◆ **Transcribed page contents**
= = = = =

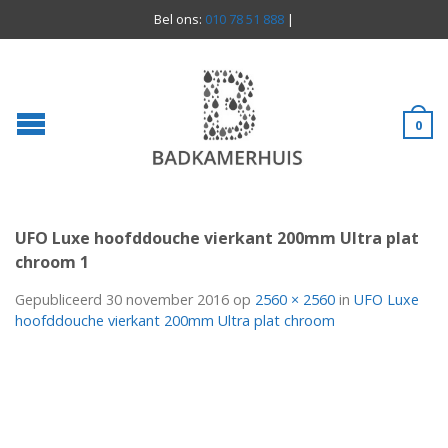
Bel ons:
010 78 51 888
|
0
UFO Luxe hoofddouche vierkant 200mm Ultra plat
chroom 1
Gepubliceerd
30 november 2016
op
2560 × 2560
in
UFO Luxe
hoofddouche vierkant 200mm Ultra plat chroom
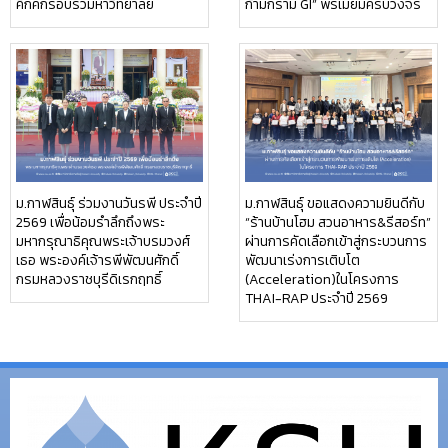
คึกคักรอบรั้วมหาวิทยาลัย
ก้ามกราม GI” พรีเมียมครบวงจร
ม.กาฬสินธุ์ ร่วมงานวันรพี ประจำปี
ม.กาฬสินธุ์ ขอแสดงความยินดีกับ
2569 เพื่อน้อมรำลึกถึงพระ
“ร้านบ้านโฮม สวนอาหาร&รีสอร์ท”
มหากรุณาธิคุณพระเจ้าบรมวงศ์
ผ่านการคัดเลือกเข้าสู่กระบวนการ
เธอ พระองค์เจ้ารพีพัฒนศักดิ์
พัฒนาเร่งการเติบโต
กรมหลวงราชบุรีดิเรกฤทธิ์
(Acceleration)ในโครงการ
THAI-RAP ประจำปี 2569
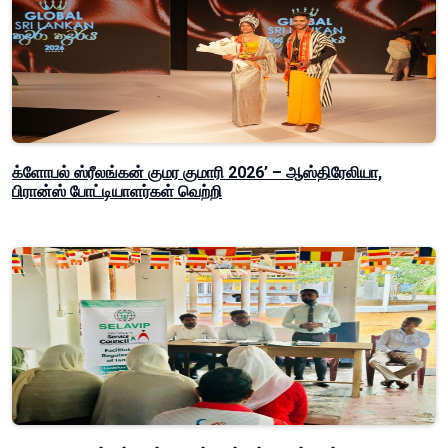
க்ளோபல் ஸ்ரீலங்கன் குமர குமாரி 2026’ – ஆஸ்திரேலியா,
பிரான்ஸ் போட்டியாளர்கள் வெற்றி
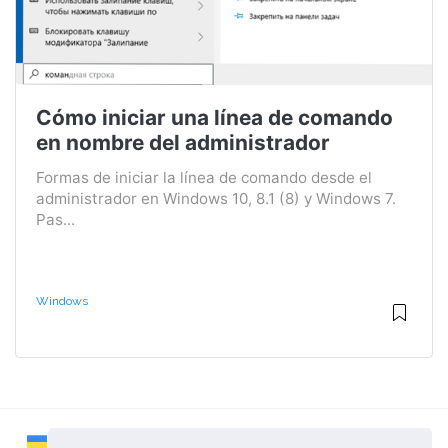
Cómo iniciar una línea de comando
en nombre del administrador
Formas de iniciar la línea de comando desde el
administrador en Windows 10, 8.1 (8) y Windows 7.
Pas...
Windows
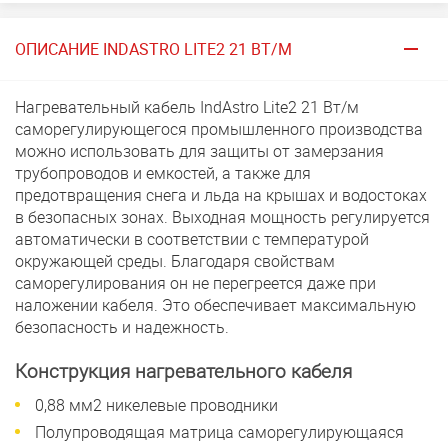
ОПИСАНИЕ INDASTRO LITE2 21 ВТ/М
Нагревательный кабель IndAstro Lite2 21 Вт/м
саморегулирующегося промышленного производства
можно использовать для защиты от замерзания
трубопроводов и емкостей, а также для
предотвращения снега и льда на крышах и водостоках
в безопасных зонах. Выходная мощность регулируется
автоматически в соответствии с температурой
окружающей среды. Благодаря свойствам
саморегулирования он не перегреется даже при
наложении кабеля. Это обеспечивает максимальную
безопасность и надежность.
Конструкция нагревательного кабеля
0,88 мм2 никелевые проводники
Полупроводящая матрица саморегулирующаяся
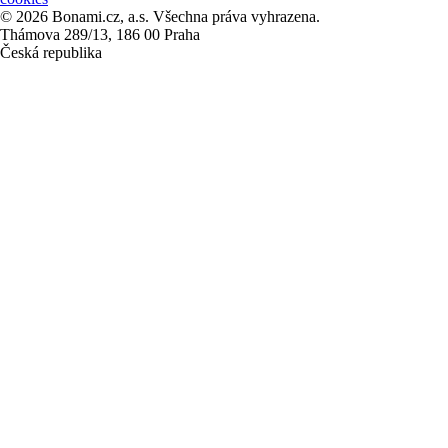
© 2026 Bonami.cz, a.s. Všechna práva vyhrazena.
Thámova 289/13, 186 00 Praha
Česká republika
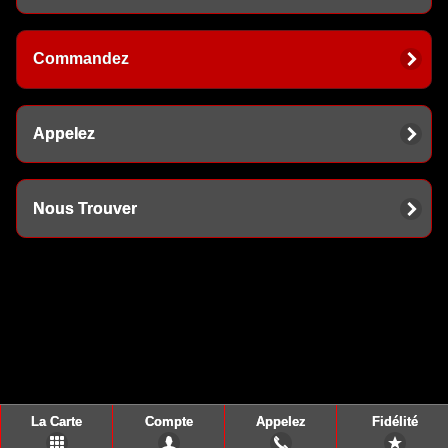
Commandez
Appelez
Nous Trouver
La Carte
Compte
Appelez
Fidélité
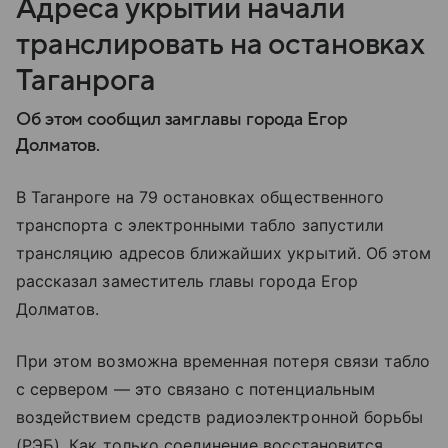
Адреса укрытий начали
транслировать на остановках
Таганрога
Об этом сообщил замглавы города Егор
Долматов.
В Таганроге на 79 остановках общественного
транспорта с электронными табло запустили
трансляцию адресов ближайших укрытий. Об этом
рассказал заместитель главы города Егор
Долматов.
При этом возможна временная потеря связи табло
с сервером — это связано с потенциальным
воздействием средств радиоэлектронной борьбы
(РЭБ). Как только соединение восстановится,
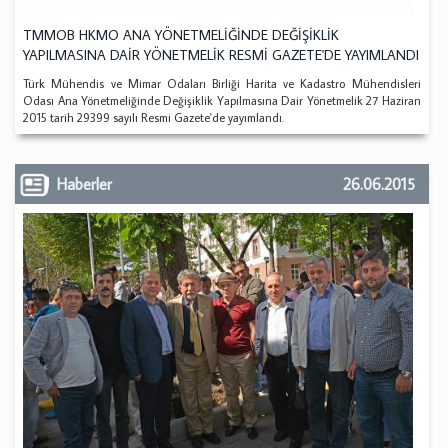
TMMOB HKMO ANA YÖNETMELİĞİNDE DEĞİŞİKLİK
YAPILMASINA DAİR YÖNETMELİK RESMİ GAZETE'DE YAYIMLANDI
Türk Mühendis ve Mimar Odaları Birliği Harita ve Kadastro Mühendisleri
Odası Ana Yönetmeliğinde Değişiklik Yapılmasına Dair Yönetmelik 27 Haziran
2015 tarih 29399 sayılı Resmi Gazete'de yayımlandı.
Haberler
26.06.2015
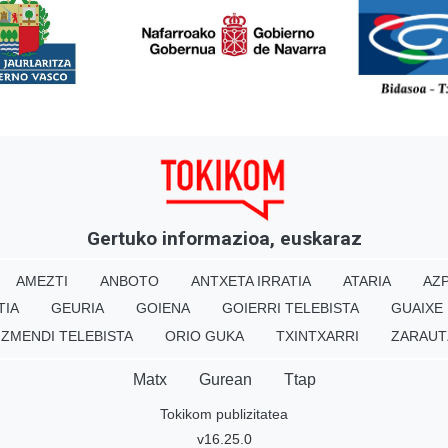
<
Gertuko informazioa, euskaraz
AMEZTI
ANBOTO
ANTXETA IRRATIA
ATARIA
AZP
TIA
GEURIA
GOIENA
GOIERRI TELEBISTA
GUAIXE
IZMENDI TELEBISTA
ORIO GUKA
TXINTXARRI
ZARAUT
Matx
Gurean
Ttap
Tokikom publizitatea
v16.25.0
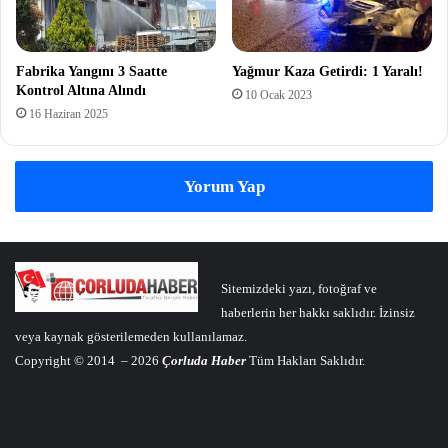
Fabrika Yangını 3 Saatte
Yağmur Kaza Getirdi: 1 Yaralı!
Kontrol Altına Alındı
10 Ocak 2023
16 Haziran 2025
Yorum Yap
Sitemizdeki yazı, fotoğraf ve
haberlerin her hakkı saklıdır. İzinsiz
veya kaynak gösterilemeden kullanılamaz.
Copyright © 2014 – 2026
Çorluda Haber
Tüm Hakları Saklıdır.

= = = = =

◆ **Problem requirements**
The reply must contain every entry above, exactly as written, and none of the pictures.

◆ **Response to this exercise**
Bel ons:
010 78 51 888
|
0
UFO Luxe hoofddouche vierkant 200mm Ultra plat
chroom 1
Gepubliceerd
30 november 2016
op
2560 × 2560
in
UFO Luxe
hoofddouche vierkant 200mm Ultra plat chroom
คึกคักรอบรั้วมหาวิทยาลัย
ก้ามกราม GI” พรีเมียมครบวงจร
ม.กาฬสินธุ์ ร่วมงานวันรพี ประจำปี
ม.กาฬสินธุ์ ขอแสดงความยินดีกับ
2569 เพื่อน้อมรำลึกถึงพระ
“ร้านบ้านโฮม สวนอาหาร&รีสอร์ท”
มหากรุณาธิคุณพระเจ้าบรมวงศ์
ผ่านการคัดเลือกเข้าสู่กระบวนการ
เธอ พระองค์เจ้ารพีพัฒนศักดิ์
พัฒนาเร่งการเติบโต
กรมหลวงราชบุรีดิเรกฤทธิ์
(Acceleration)ในโครงการ
THAI-RAP ประจำปี 2569
க்ளோபல் ஸ்ரீலங்கன் குமர குமாரி 2026’ – ஆஸ்திரேலியா,
பிரான்ஸ் போட்டியாளர்கள் வெற்றி
Cómo iniciar una línea de comando
en nombre del administrador
Formas de iniciar la línea de comando desde el
administrador en Windows 10, 8.1 (8) y Windows 7.
Pas...
Windows
ОПИСАНИЕ INDASTRO LITE2 21 ВТ/М
Нагревательный кабель IndAstro Lite2 21 Вт/м
саморегулирующегося промышленного производства
можно использовать для защиты от замерзания
трубопроводов и емкостей, а также для
предотвращения снега и льда на крышах и водостоках
в безопасных зонах. Выходная мощность регулируется
автоматически в соответствии с температурой
окружающей среды. Благодаря свойствам
саморегулирования он не перегреется даже при
наложении кабеля. Это обеспечивает максимальную
безопасность и надежность.
Конструкция нагревательного кабеля
0,88 мм2 никелевые проводники
Полупроводящая матрица саморегулирующаяся
© 2026 Bonami.cz, a.s. Všechna práva vyhrazena.
Thámova 289/13, 186 00 Praha
Česká republika
Commandez
Appelez
Nous Trouver
La Carte
Compte
Appelez
Fidélité
Адреса укрытий начали
транслировать на остановках
Таганрога
Об этом сообщил замглавы города Егор
Долматов.
В Таганроге на 79 остановках общественного
транспорта с электронными табло запустили
трансляцию адресов ближайших укрытий. Об этом
рассказал заместитель главы города Егор
Долматов.
При этом возможна временная потеря связи табло
с сервером — это связано с потенциальным
воздействием средств радиоэлектронной борьбы
(РЭБ). Как только соединение восстановится,
TMMOB HKMO ANA YÖNETMELİĞİNDE DEĞİŞİKLİK
YAPILMASINA DAİR YÖNETMELİK RESMİ GAZETE'DE YAYIMLANDI
Türk Mühendis ve Mimar Odaları Birliği Harita ve Kadastro Mühendisleri
Odası Ana Yönetmeliğinde Değişiklik Yapılmasına Dair Yönetmelik 27 Haziran
2015 tarih 29399 sayılı Resmi Gazete'de yayımlandı.
Haberler
26.06.2015
<
Gertuko informazioa, euskaraz
AMEZTI
ANBOTO
ANTXETA IRRATIA
ATARIA
AZP
TIA
GEURIA
GOIENA
GOIERRI TELEBISTA
GUAIXE
IZMENDI TELEBISTA
ORIO GUKA
TXINTXARRI
ZARAUT
Matx
Gurean
Ttap
Tokikom publizitatea
v16.25.0
Fabrika Yangını 3 Saatte
Yağmur Kaza Getirdi: 1 Yaralı!
Kontrol Altına Alındı
10 Ocak 2023
16 Haziran 2025
Yorum Yap
Sitemizdeki yazı, fotoğraf ve
haberlerin her hakkı saklıdır. İzinsiz
veya kaynak gösterilemeden kullanılamaz.
Copyright © 2014 – 2026
Çorluda Haber
Tüm Hakları Saklıdır.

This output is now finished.